A word of warning for anyone who likes headlines and perceived easy fixes without doing the appropriate due diligence. Take the case of a plan sponsor with operations in two different provinces that brought in mail order and provided a significant incentive to use it (and achieved nearly 30% market penetration of mail order in the plan):

  • For claims in Province A, mail order saved the sponsor, on average, 4% on drug ingredient costs when compared with all other vendors. The savings on dispensing fees was less than 70 cents per claim.
  • Conversely, for claims in Province B, mail order cost the plan, on average, 13% more on brand drug ingredient costs and, on average, 18% more on generic drug ingredient costs per claim.

It looks as if someone didn’t do his homework and cut a deal that could not be more ridiculous.

I don’t fault ESI Canada for its attempt to enhance its solution offerings, and for making a splash with its investment into mail order. As I mentioned, I’m shocked that with a Fortune 55 parent company that has been doing this for years, it has taken this long. What makes me uncomfortable is that plan sponsors and advisors that don’t consider how incredibly important plan design is to the success of any solution of this type are going to be underwhelmed.

It’s disappointing enough that solutions that were introduced years ago into this space weren’t done so properly, and here they are getting recycled a decade or more later with great fanfare. I just hope we don’t wake up in 2022 and talk about how wonderful mail-order pharmacy could be or discuss a new twist on mandatory generic substitution.

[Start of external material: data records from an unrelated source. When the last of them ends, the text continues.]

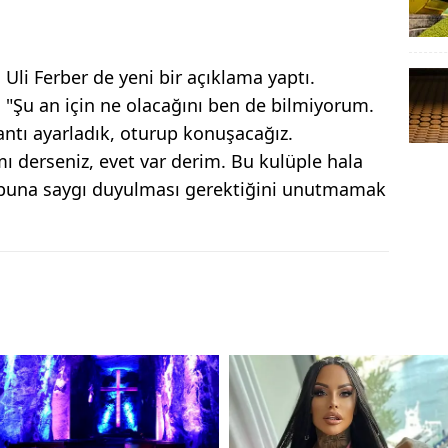
li Ferber de yeni bir açıklama yaptı.
, "Şu an için ne olacağını ben de bilmiyorum.
plantı ayarladık, oturup konuşacağız.
mı derseniz, evet var derim. Bu kulüple hala
ve buna saygı duyulması gerektiğini unutmamak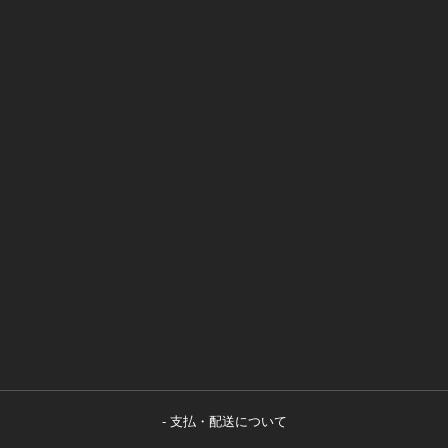
支払・配送について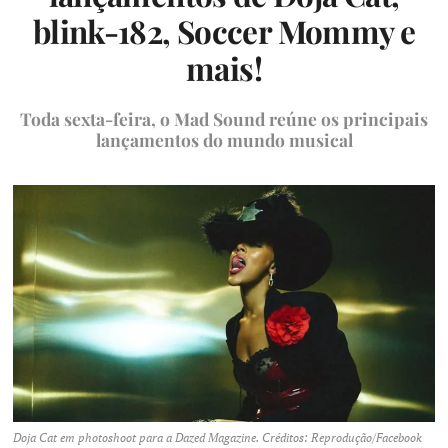
blink-182, Soccer Mommy e
mais!
Toda sexta-feira, o Mad Sound reúne os principais
lançamentos do mundo musical
Doja Cat em photoshoot para a Dazed Magazine. Créditos: Reprodução/Facebook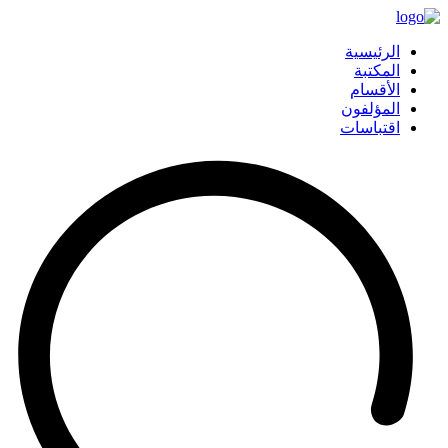
الرئيسية
المكتبة
الأقسام
المؤلفون
اقتباسات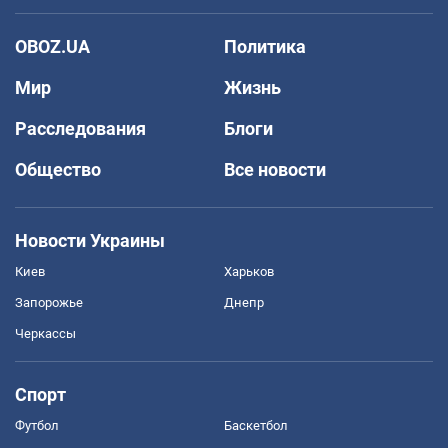
OBOZ.UA
Политика
Мир
Жизнь
Расследования
Блоги
Общество
Все новости
Новости Украины
Киев
Харьков
Запорожье
Днепр
Черкассы
Спорт
Футбол
Баскетбол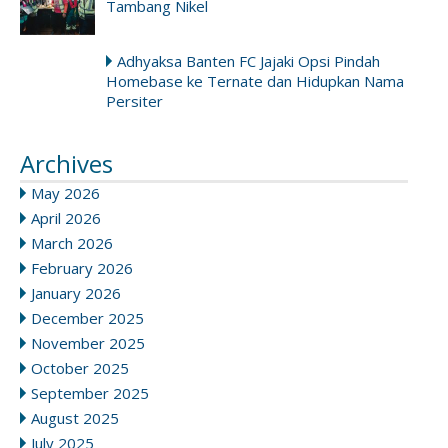
Tambang Nikel
Adhyaksa Banten FC Jajaki Opsi Pindah
Homebase ke Ternate dan Hidupkan Nama
Persiter
Archives
May 2026
April 2026
March 2026
February 2026
January 2026
December 2025
November 2025
October 2025
September 2025
August 2025
July 2025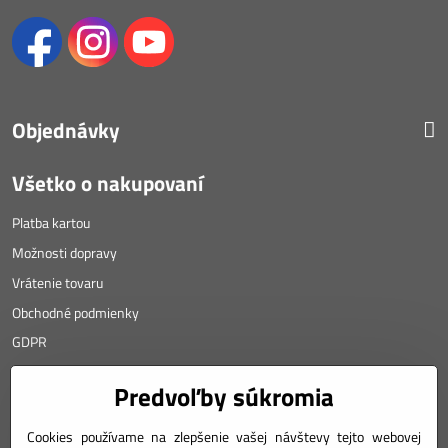
Objednávky
Všetko o nakupovaní
Platba kartou
Možnosti dopravy
Vrátenie tovaru
Obchodné podmienky
GDPR
KONTAKT
Predvoľby súkromia
Angyalova 461/75
Cookies používame na zlepšenie vašej návštevy tejto webovej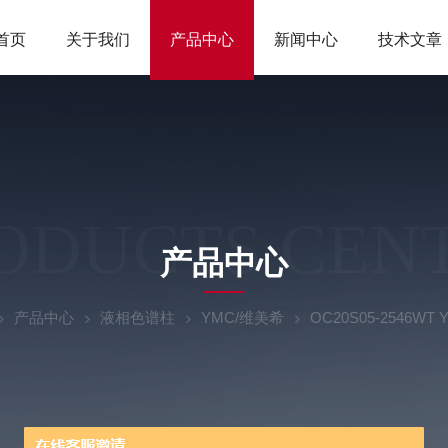
首页
关于我们
产品中心
新闻中心
技术文章
ODUCTS CEN
产品中心
产品中心
液相色谱柱
YMC/维美希
OC20S05-2546WT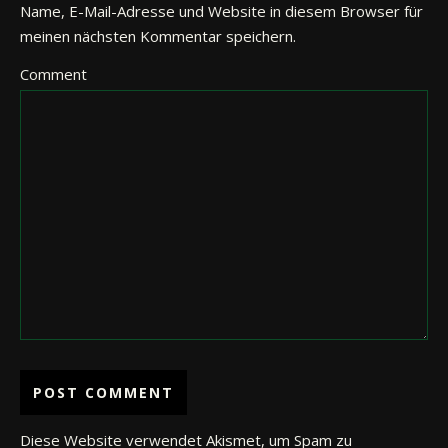
Name, E-Mail-Adresse und Website in diesem Browser für
meinen nächsten Kommentar speichern.
Comment
Diese Website verwendet Akismet, um Spam zu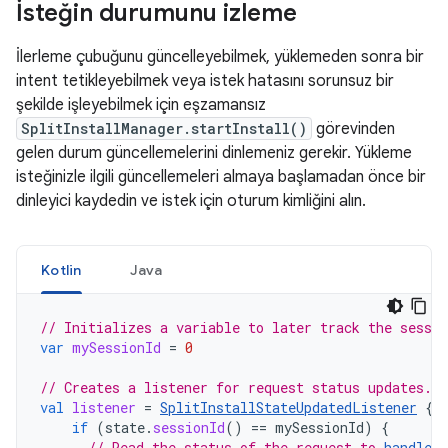
İsteğin durumunu izleme
İlerleme çubuğunu güncelleyebilmek, yüklemeden sonra bir
intent tetikleyebilmek veya istek hatasını sorunsuz bir
şekilde işleyebilmek için eşzamansız
SplitInstallManager.startInstall()
görevinden
gelen durum güncellemelerini dinlemeniz gerekir. Yükleme
isteğinizle ilgili güncellemeleri almaya başlamadan önce bir
dinleyici kaydedin ve istek için oturum kimliğini alın.
Kotlin
Java
// Initializes a variable to later track the sessio
var
mySessionId
=
0
// Creates a listener for request status updates.
val
listener
=
SplitInstallStateUpdatedListener
{
if
(
state
.
sessionId
()
==
mySessionId
)
{
// Read the status of the request to 
handle t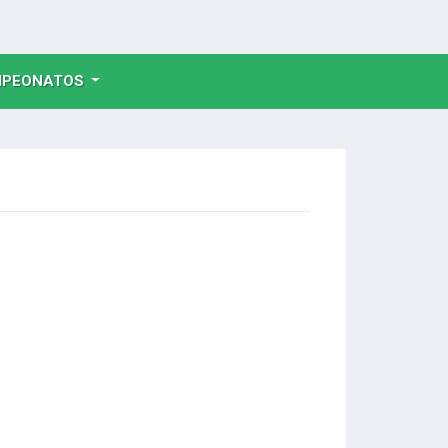
NT)
PEONATOS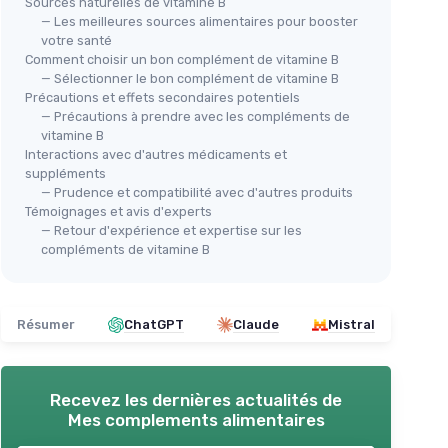
Sources naturelles de vitamine B
— Les meilleures sources alimentaires pour booster
votre santé
LONGLIFE
Comment choisir un bon complément de vitamine B
B Complex 50 - Complexe
— Sélectionner le bon complément de vitamine B
Précautions et effets secondaires potentiels
vitamines B
⭐ 
— Précautions à prendre avec les compléments de
 — 60
＋
11 vitamines du groupe B
pour une
WEI
vitamine B
formule complète
Vit
Interactions avec d'autres médicaments et
ur une
＋
Libération prolongée
pour un apport
suppléments
mi
continu
— Prudence et compatibilité avec d'autres produits
＋
ée
Témoignages et avis d'experts
＋
Haute dose
visant une efficacité
B
— Retour d'expérience et expertise sur les
renforcée
e
compléments de vitamine B
 claire)
＋
Favorise la vitalité
et aide contre la
＋
fatigue
e pour
＋
Soutien des défenses immunitaires
aliens
Résumer
ChatGPT
Claude
Mistral
＋
Voir l'offre
＋
＋
★★
★★
Recevez les dernières actualités de
Mes complements alimentaires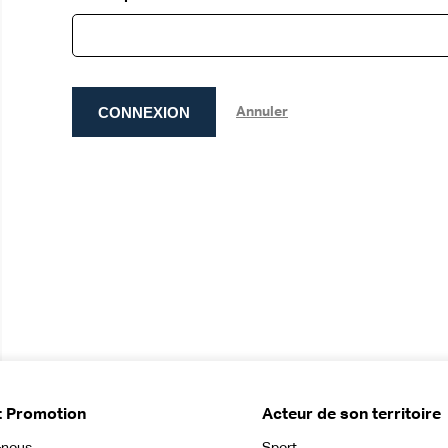
CONNEXION
Annuler
t Promotion
Acteur de son territoire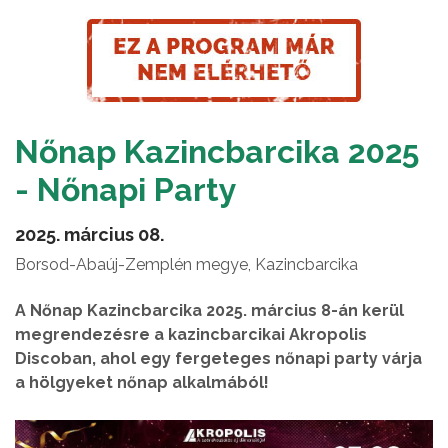
Nőnap Kazincbarcika 2025
- Nőnapi Party
2025. március 08.
Borsod-Abaúj-Zemplén megye, Kazincbarcika
A Nőnap Kazincbarcika 2025. március 8-án kerül
megrendezésre a kazincbarcikai Akropolis
Discoban, ahol egy fergeteges nőnapi party várja
a hölgyeket nőnap alkalmából!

What I do hope for in the years ahead, rather, is that we are well on our way to realizing meaningful cost containment in drug plans, supported by appropriate plan designs and excellent product and service offering; that the buzz in the future is being created by innovative medication and chronic disease management programs, integrated drug plan and disability program offerings, and evidence-based prior authorization tools that protect plan sustainability fairly and responsibly; and that all are being funded by the cost containment being realized from plans partnering with the right vendors with the plan designs.